## Directions
The response must reproduce exactly every line of the material below holding the word "target".

## Listed records
++++++
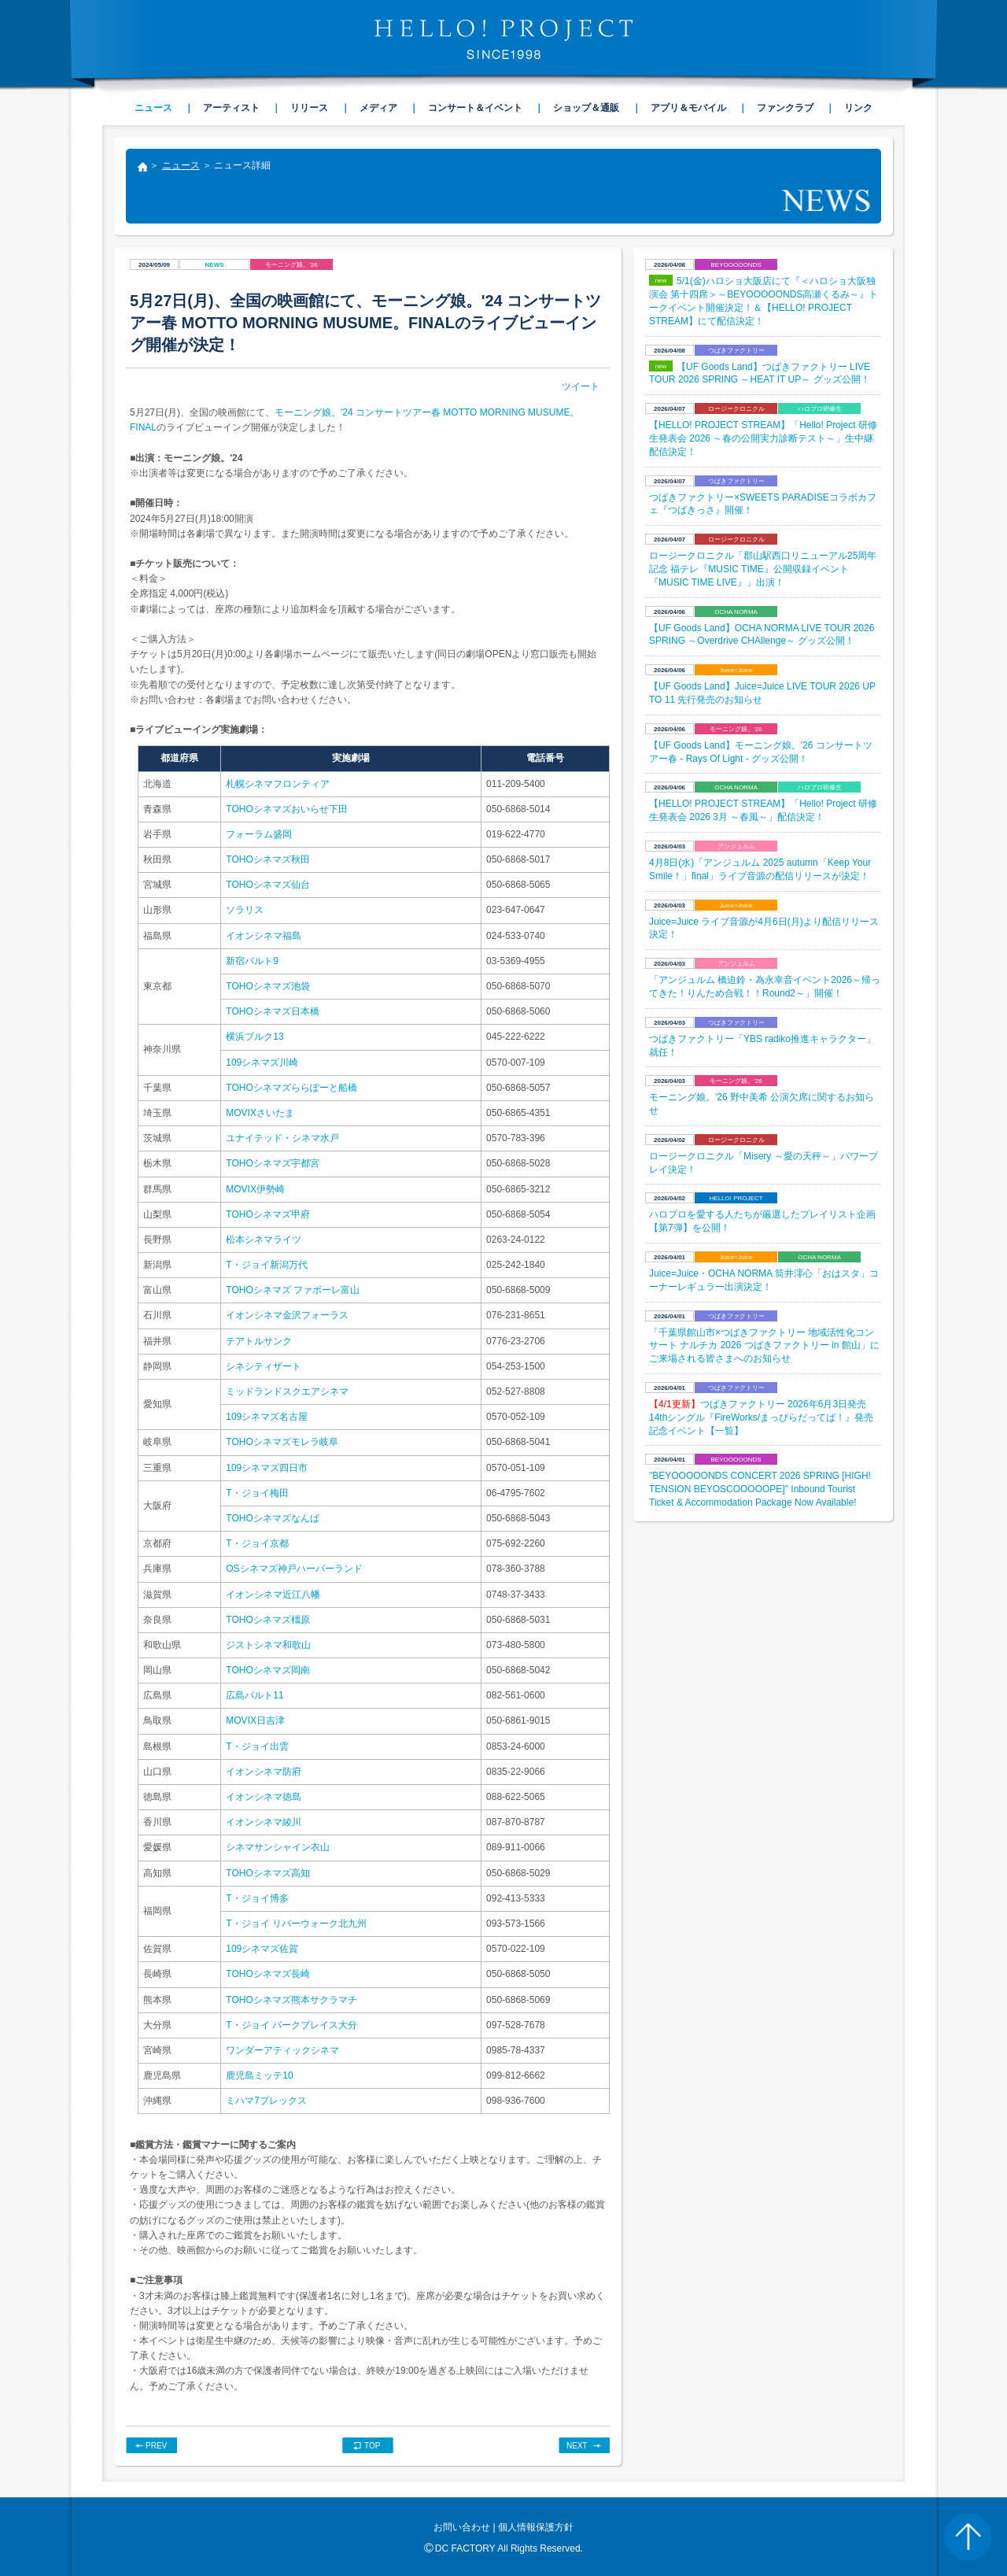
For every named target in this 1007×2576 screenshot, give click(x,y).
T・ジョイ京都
++++++
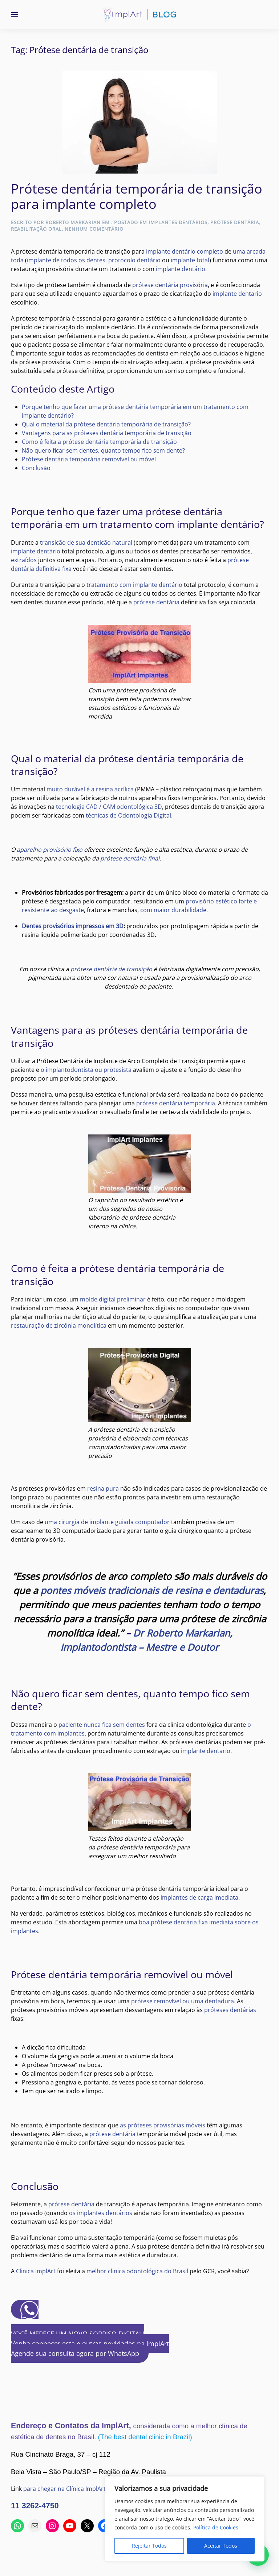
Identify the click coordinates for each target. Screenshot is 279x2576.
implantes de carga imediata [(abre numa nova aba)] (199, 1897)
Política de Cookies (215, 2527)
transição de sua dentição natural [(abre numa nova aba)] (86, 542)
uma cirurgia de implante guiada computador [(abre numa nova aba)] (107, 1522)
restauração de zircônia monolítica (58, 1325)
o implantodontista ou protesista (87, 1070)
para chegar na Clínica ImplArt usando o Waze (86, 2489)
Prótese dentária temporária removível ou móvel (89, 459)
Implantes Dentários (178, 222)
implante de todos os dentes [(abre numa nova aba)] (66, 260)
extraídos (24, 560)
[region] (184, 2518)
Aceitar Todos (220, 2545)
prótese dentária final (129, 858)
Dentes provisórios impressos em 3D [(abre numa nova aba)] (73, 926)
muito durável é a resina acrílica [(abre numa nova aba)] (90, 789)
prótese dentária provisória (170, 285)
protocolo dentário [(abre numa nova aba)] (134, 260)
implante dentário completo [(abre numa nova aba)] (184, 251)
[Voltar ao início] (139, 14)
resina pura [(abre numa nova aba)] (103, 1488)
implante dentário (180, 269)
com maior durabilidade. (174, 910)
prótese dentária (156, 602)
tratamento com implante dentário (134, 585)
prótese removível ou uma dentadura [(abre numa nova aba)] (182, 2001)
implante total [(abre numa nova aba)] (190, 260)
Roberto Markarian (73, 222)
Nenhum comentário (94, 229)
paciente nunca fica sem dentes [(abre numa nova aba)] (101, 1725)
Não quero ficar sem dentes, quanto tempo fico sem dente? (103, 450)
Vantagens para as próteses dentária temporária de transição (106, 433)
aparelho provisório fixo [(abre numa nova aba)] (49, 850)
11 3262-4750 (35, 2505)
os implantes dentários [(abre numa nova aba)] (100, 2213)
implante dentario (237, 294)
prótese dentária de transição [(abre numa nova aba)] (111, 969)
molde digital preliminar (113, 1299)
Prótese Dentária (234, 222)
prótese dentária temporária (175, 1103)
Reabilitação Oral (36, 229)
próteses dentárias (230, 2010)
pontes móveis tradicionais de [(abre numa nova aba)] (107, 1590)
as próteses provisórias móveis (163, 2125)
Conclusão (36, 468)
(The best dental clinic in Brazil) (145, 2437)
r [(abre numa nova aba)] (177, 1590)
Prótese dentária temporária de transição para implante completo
++++++
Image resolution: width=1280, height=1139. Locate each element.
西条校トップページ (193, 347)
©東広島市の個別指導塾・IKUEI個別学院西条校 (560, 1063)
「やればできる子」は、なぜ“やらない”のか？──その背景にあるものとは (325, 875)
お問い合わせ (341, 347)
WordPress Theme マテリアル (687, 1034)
++++++
## Result for this task
For every named target in this 1007×2576 screenshot, give click(x,y).
Identify the click coordinates for each target. Screenshot is 279x2576.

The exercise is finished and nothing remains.